This is a very chaotic issue, which is obviously intentional to reflect the breakdown of reality happening around the Flash Family. But that makes it challenging to read, because everything's happening at once and even the characters are discombobulated by it all.
Quick rundown: Hartley and TerrificTech figured out what's going on with speedsters causing reality to collapse, and Waller knows too after raiding the building to steal their data. Inspector Pilgrim's hanging out with Jai, and may or may not be his future self. Evan and co 'rescue' Barry from the Linear Bureau but place the Eobard-related Crown of Thawnes back on Barry to control him, and Wally's still in The Gallery but may leave now that he knows something's happening to Barry. As readers may remember, Wally was injured when Barry was possessed by the Crown and attacked him.
Like last issue, I sure hope it's the weirdness of reality collapsing that's got Barry "Good Gosh!" Allen swearing, because I find it quite jarring from him and am puzzled that none of the other characters have remarked on it. Barry noticed that Linda was acting unusually despite all the oddities, so it's not like everyone's completely oblivious to what's happening.

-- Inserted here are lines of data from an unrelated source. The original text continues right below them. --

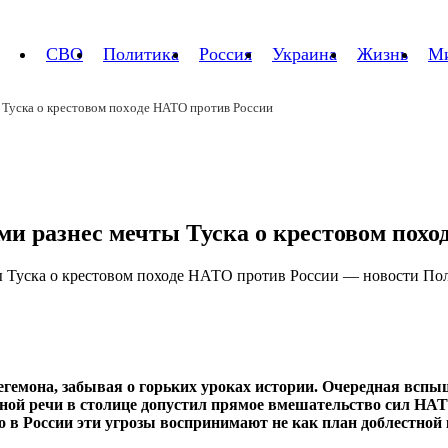
СВО
Политика
Россия
Украина
Жизнь
М
ы Туска о крестовом походе НАТО против России
дми разнес мечты Туска о крестовом пох
гемона, забывая о горьких уроках истории. Очередная вспыш
ой речи в столице допустил прямое вмешательство сил НАТО
ко в России эти угрозы воспринимают не как план доблестно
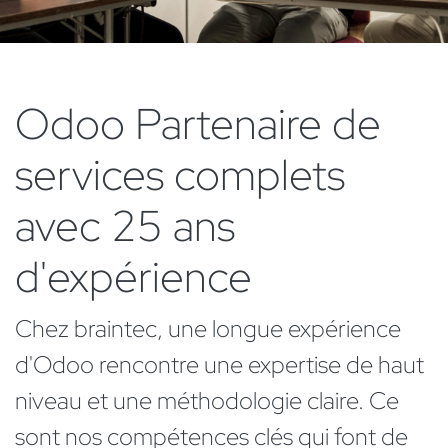
Odoo Partenaire de
services complets
avec 25 ans
d'expérience
Chez braintec, une longue expérience
d'Odoo rencontre une expertise de haut
niveau et une méthodologie claire. Ce
sont nos compétences clés qui font de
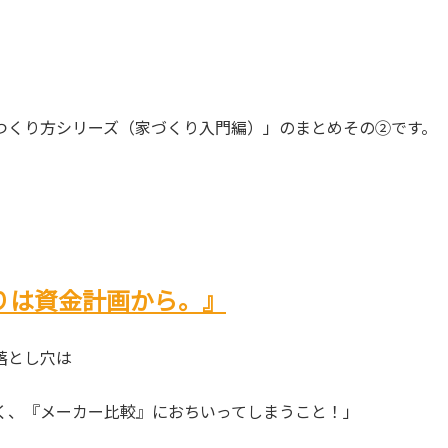
つくり方シリーズ（家づくり入門編）」のまとめその②です。
りは資金計画から。』
落とし穴は
く、『メーカー比較』におちいってしまうこと！」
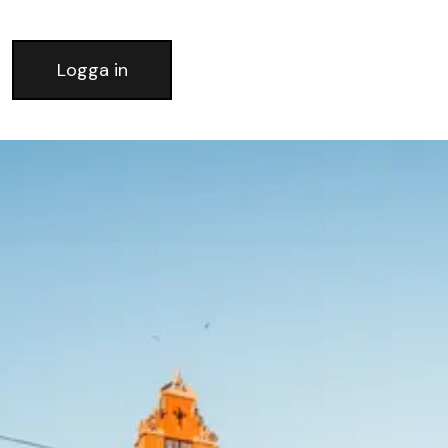
Logga in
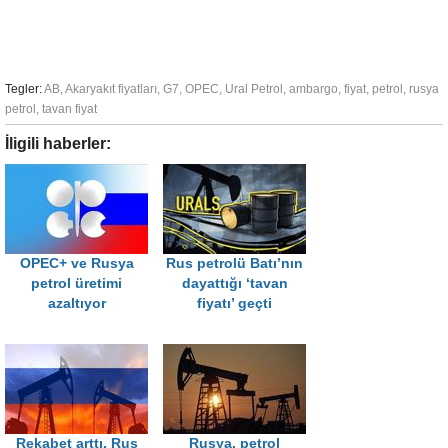
Tegler:
AB
,
Akaryakıt fiyatları
,
G7
,
OPEC
,
Ural Petrol
,
ambargo
,
fiyat
,
petrol
,
rusya
petrol
,
tavan fiyat
İligili haberler:
OPEC+ ve Rusya
Rus petrolü Batı’nın
petrol üretimi
dayattığı ‘tavan
azaltıyor
fiyatı’ geçti
Rekabet arttı, Rus
Rusya, petrol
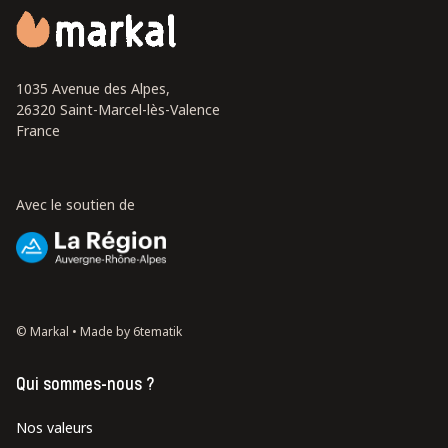
1035 Avenue des Alpes,
26320 Saint-Marcel-lès-Valence
France
Avec le soutien de
© Markal •
Made by 6tematik
Qui sommes-nous ?
Nos valeurs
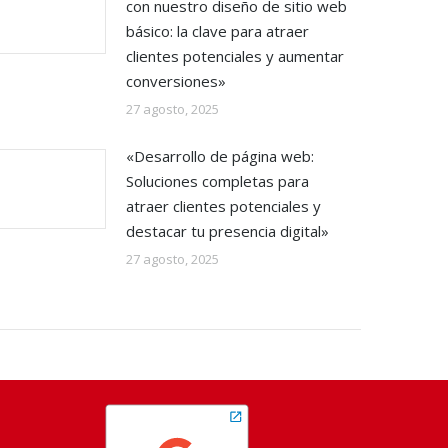
con nuestro diseño de sitio web
básico: la clave para atraer
clientes potenciales y aumentar
conversiones»
27 agosto, 2025
«Desarrollo de página web:
Soluciones completas para
atraer clientes potenciales y
destacar tu presencia digital»
27 agosto, 2025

I can't say I'm loving this series thus far, as it's frenetic and depressing in parts and not a ton of fun to read. I guess we'll see what things are like after this arc is over and hopefully people start going back to normal again, and the Flash Family stops being awful to each other (there are exceptions; I really enjoyed Max telling Bart that he was proud of him when he thought they were going to die last issue). I'm also hoping we find out more about what's motivating the bad guys to get reality to collapse, because -- to paraphrase the Tick -- that's presumably where they keep all their stuff. But perhaps there's a higher method to their madness which will make sense when it's revealed, and Evan isn't really trying to doom the Rogues and Miss McCulloch to horrible deaths as everything crumbles around them. If so, the writer really needs to make that clear.